** Dataset follows **
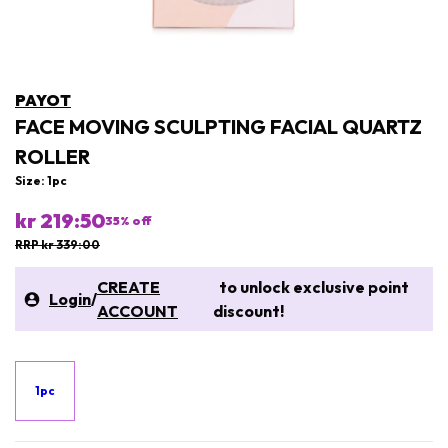
PAYOT
FACE MOVING SCULPTING FACIAL QUARTZ
ROLLER
Size: 1pc
kr 219:50
35
% off
RRP kr 339:00
CREATE
to unlock exclusive point
Login
/
ACCOUNT
discount!
1pc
** End of Dataset **
__What to work on__: The records above must be printed exactly, but the pictures they hold should be omitted.

__Solution to the problem__:
PAYOT
FACE MOVING SCULPTING FACIAL QUARTZ
ROLLER
Size: 1pc
kr 219:50
35
% off
RRP kr 339:00
CREATE
to unlock exclusive point
Login
/
ACCOUNT
discount!
1pc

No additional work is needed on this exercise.